4. Prendre en compte le coût-efficacité dans les décisions de financement
Évaluez le coût des résultats obtenus pour maximiser l’impact de chaque euro dépensé, en privilégiant les interventions offrant le meilleur rapport coût-impact.
5. Scruter attentivement les projets sans mesures d’impact concrètes
Faites preuve de scepticisme envers les projets qui se déclarent “à impact” sans fournir de preuves tangibles, afin de s’assurer qu’ils produisent un effet réel et quantifiable.
Réponses aux critiques courante
"On ne peut pas utiliser la même unité pour tout mesurer"
Dans les cas où une précision accrue est nécessaire, il est tout à fait possible d’introduire des unités spécifiques, comme celles utilisées par GiveWell. Ces unités prennent en compte les préférences des bénéficiaires en termes de résultats concrets, par exemple sur des questions de santé, d’opportunités ou d’augmentation des revenus.
Toutefois, pour la majorité des actions, les unités existantes sont suffisantes pour fournir des informations pertinentes.
Sur les questions de santé, la pauvreté, du soutien aux minorités, de la réduction de la souffrance ou du soutien à l’épanouissement, il existe des unités de mesure standardisées, notamment les « WELBY » (années de bien-être ajustées) qui traduisent efficacement l’impact de ces interventions sur le bien-être humain. Sans viser la perfection, l’utilisation de ces unités reste accessible et apporte une clarté utile pour comparer et prioriser les actions.
Si vous pensez devoir créer une nouvelle mesure, vérifiez d’abord si elle n’existe pas déjà sous une forme similaire. Et si vous en créez une, soyez transparents et prêts à accepter les critiques constructives pour améliorer votre modèle.
"Évaluer prend du temps et nécessite des ressources"

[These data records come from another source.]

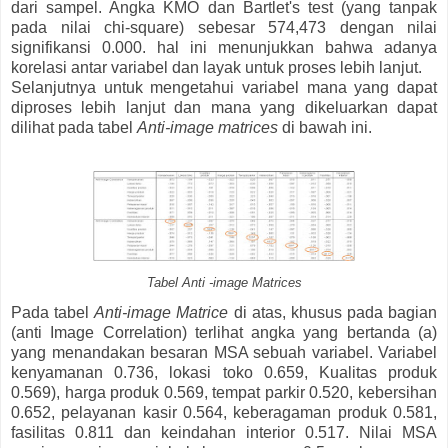
dari sampel. Angka KMO dan Bartlet's test (yang tanpak
pada nilai chi-square) sebesar 574,473 dengan nilai
signifikansi 0.000. hal ini menunjukkan bahwa adanya
korelasi antar variabel dan layak untuk proses lebih lanjut.
Selanjutnya untuk mengetahui variabel mana yang dapat
diproses lebih lanjut dan mana yang dikeluarkan dapat
dilihat pada tabel
Anti-image matrices
di bawah ini.
Tabel Anti -image Matrices
Pada tabel
Anti-image Matrice
di atas, khusus pada bagian
(anti Image Correlation) terlihat angka yang bertanda (a)
yang menandakan besaran MSA sebuah variabel. Variabel
kenyamanan 0.736, lokasi toko 0.659, Kualitas produk
0.569), harga produk 0.569, tempat parkir 0.520, kebersihan
0.652, pelayanan kasir 0.564, keberagaman produk 0.581,
fasilitas 0.811 dan keindahan interior 0.517. Nilai MSA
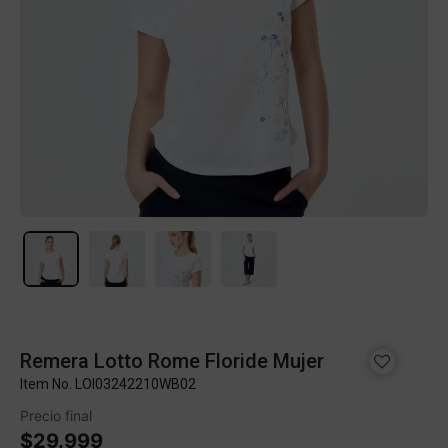
Remera Lotto Rome Floride Mujer
Item No.
LOI03242210WB02
Precio final
$29.999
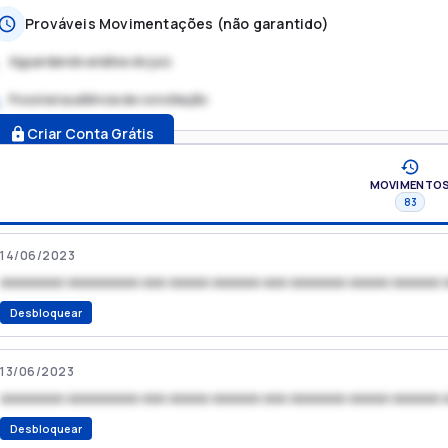
Prováveis Movimentações (não garantido)
Aguardando análise do juiz
Possível audiência de conciliação
.
Criar Conta Grátis
MOVIMENTO
83
14/06/2023
xxxxxxxx xxxxxxxxx xxx xxxxx xxxxxx xxx xxxxxxx xxxxx xxxxxx 
Desbloquear
13/06/2023
xxxxxxxx xxxxxxxxx xxx xxxxx xxxxxx xxx xxxxxxx xxxxx xxxxxx 
Desbloquear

En utilisant les méthodes existantes, une pré-évaluation n’est pas chronophage et donne déjà une idée de la faisabilité et de l’impact potentiel d’un projet. Par exemple, Charity Entrepreneurship propose une première évaluation en dix minutes, avec quelques colonnes et des notes en fonction de critères pertinents, pour obtenir un ordre de grandeur. Avec une feuille de calcul un peu plus détaillée, une pré-évaluation peut être affinée en une heure ou deux, permettant ainsi aux décideurs de mieux orienter les financements. Investir ce temps en amont est un moyen simple d’éviter des coûts élevés sur le long terme en assurant que les ressources sont utilisées efficacement.
"Certaines actions ne sont pas mesurables"

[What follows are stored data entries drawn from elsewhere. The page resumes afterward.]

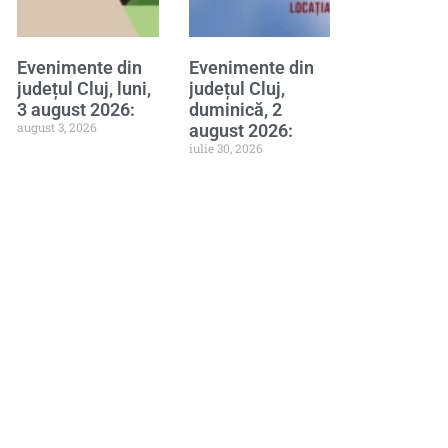
Evenimente din
Evenimente din
județul Cluj, luni,
județul Cluj,
3 august 2026:
duminică, 2
august 3, 2026
august 2026:
iulie 30, 2026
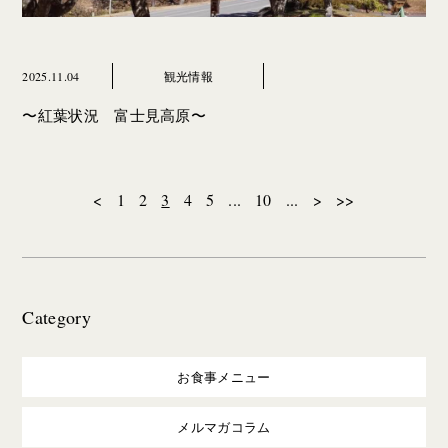
2025.11.04
観光情報
〜紅葉状況 富士見高原〜
<
1
2
3
4
5
...
10
...
>
>>
Category
お食事メニュー
メルマガコラム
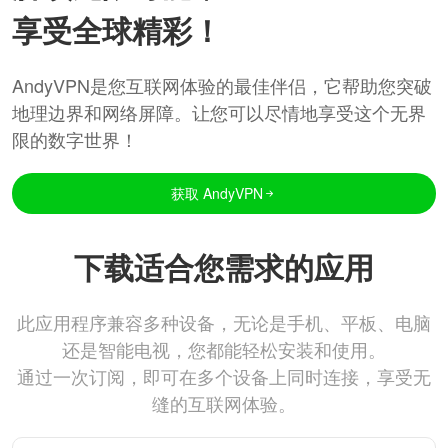
享受全球精彩！
AndyVPN是您互联网体验的最佳伴侣，它帮助您突破
地理边界和网络屏障。让您可以尽情地享受这个无界
限的数字世界！
获取 AndyVPN
下载适合您需求的应用
此应用程序兼容多种设备，无论是手机、平板、电脑
还是智能电视，您都能轻松安装和使用。
通过一次订阅，即可在多个设备上同时连接，享受无
缝的互联网体验。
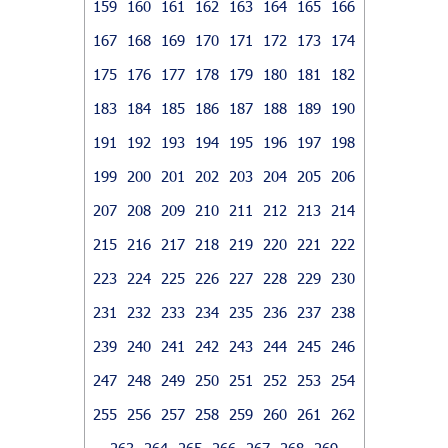
159
160
161
162
163
164
165
166
167
168
169
170
171
172
173
174
175
176
177
178
179
180
181
182
183
184
185
186
187
188
189
190
191
192
193
194
195
196
197
198
199
200
201
202
203
204
205
206
207
208
209
210
211
212
213
214
215
216
217
218
219
220
221
222
223
224
225
226
227
228
229
230
231
232
233
234
235
236
237
238
239
240
241
242
243
244
245
246
247
248
249
250
251
252
253
254
255
256
257
258
259
260
261
262
263
264
265
266
267
268
269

Si tout n’est pas quantifiable avec précision, l’effort d’essayer apporte déjà une rigueur supplémentaire. Même imparfaites, les unités de mesure standardisées permettent une prise de décision bien plus précise et efficace, un constat largement appuyé par la psychologie comportementale et les travaux de Kahneman, prix Nobel d’économie. Dans les domaines complexes, des méthodes d’observation et d’analyse peuvent fournir des indications précieuses. Par exemple, une association française promouvant l’alimentation végétale a réussi à évaluer et quantifier son impact, démontrant que même les résultats paraissant intangibles peuvent être évalués avec une approche méthodique.
Conclusion
Le secteur philanthropique français est à la croisée des chemins. Alors que les acteurs internationaux adoptent des pratiques fondées sur l’efficacité et l’évaluation rigoureuse, la France tarde à intégrer ces approches. Cette transition est pourtant essentielle pour répondre aux défis actuels et maximiser l’impact des financements.

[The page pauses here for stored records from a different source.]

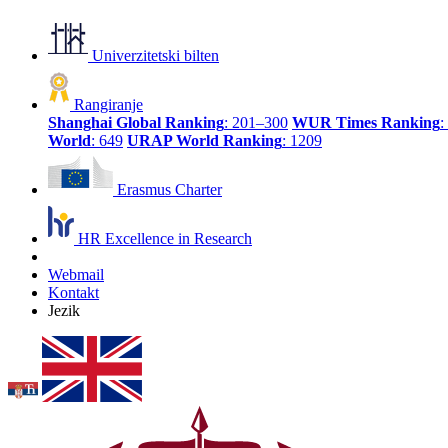
Univerzitetski bilten
Rangiranje
Shanghai Global Ranking
: 201–300
WUR Times Ranking
:
World
: 649
URAP World Ranking
: 1209
Erasmus Charter
HR Excellence in Research
Webmail
Kontakt
Jezik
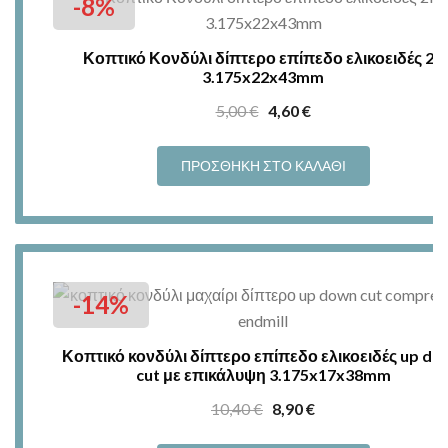
-8%
Κοπτικό Κονδύλι δίπτερο επίπεδο ελικοειδές 2F
3.175x22x43mm
Original
Η
5,00
€
4,60
€
price
τρέχουσα
was:
τιμή
ΠΡΟΣΘΉΚΗ ΣΤΟ ΚΑΛΆΘΙ
5,00 €.
είναι:
4,60 €.
-14%
Κοπτικό κονδύλι δίπτερο επίπεδο ελικοειδές up do
cut με επικάλυψη 3.175x17x38mm
Original
Η
10,40
€
8,90
€
price
τρέχουσα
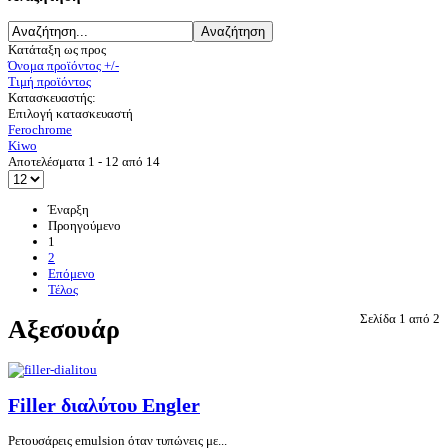
Κατάταξη ως προς
Όνομα προϊόντος +/-
Τιμή προϊόντος
Κατασκευαστής:
Επιλογή κατασκευαστή
Ferochrome
Kiwo
Αποτελέσματα 1 - 12 από 14
Έναρξη
Προηγούμενο
1
2
Επόμενο
Τέλος
Σελίδα 1 από 2
Αξεσουάρ
Filler διαλύτου Engler
Ρετουσάρεις emulsion όταν τυπώνεις με...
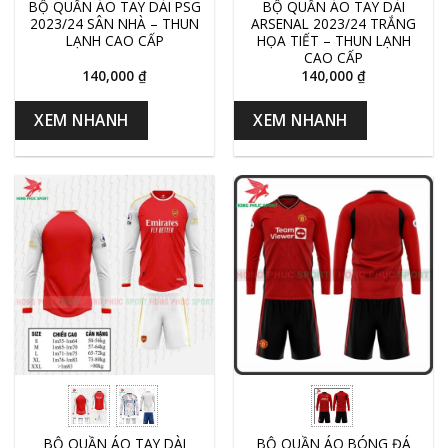
BỘ QUẦN ÁO TAY DÀI PSG
BỘ QUẦN ÁO TAY DÀI
2023/24 SÂN NHÀ – THUN
ARSENAL 2023/24 TRẮNG
LẠNH CAO CẤP
HỌA TIẾT – THUN LẠNH
CAO CẤP
140,000
₫
140,000
₫
XEM NHANH
XEM NHANH
BỘ QUẦN ÁO TAY DÀI
BỘ QUẦN ÁO BÓNG ĐÁ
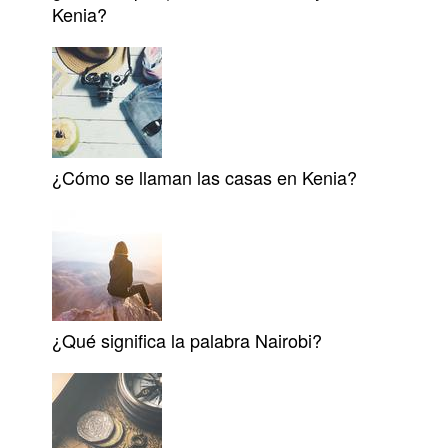
Kenia?
¿Cómo se llaman las casas en Kenia?
¿Qué significa la palabra Nairobi?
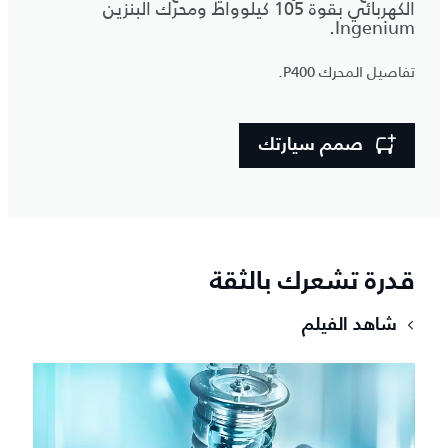
الكهربائي بقوة 105 كيلوواط ومحرك البنزين
Ingenium.
تفاصيل المحرك P400.
صمم سيارتك
قدرة تشعرك بالثقة
شاهد الفيلم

Chez Mieux Donner, nous croyons que l’avenir de la philanthropie passe par des méthodes éprouvées et transparentes. Nous espérons que ces constats et recommandations encourageront les fondations françaises à s’inspirer des meilleures pratiques pour amplifier leur contribution à un changement social durable.
A propos de Mieux Donner
Mieux Donner est une association dédiée à l’identification et à la promotion des associations à fort impact. Elle accompagne les donateurs et les organisations dans leurs démarches philanthropiques pour maximiser l’efficacité de leurs contributions.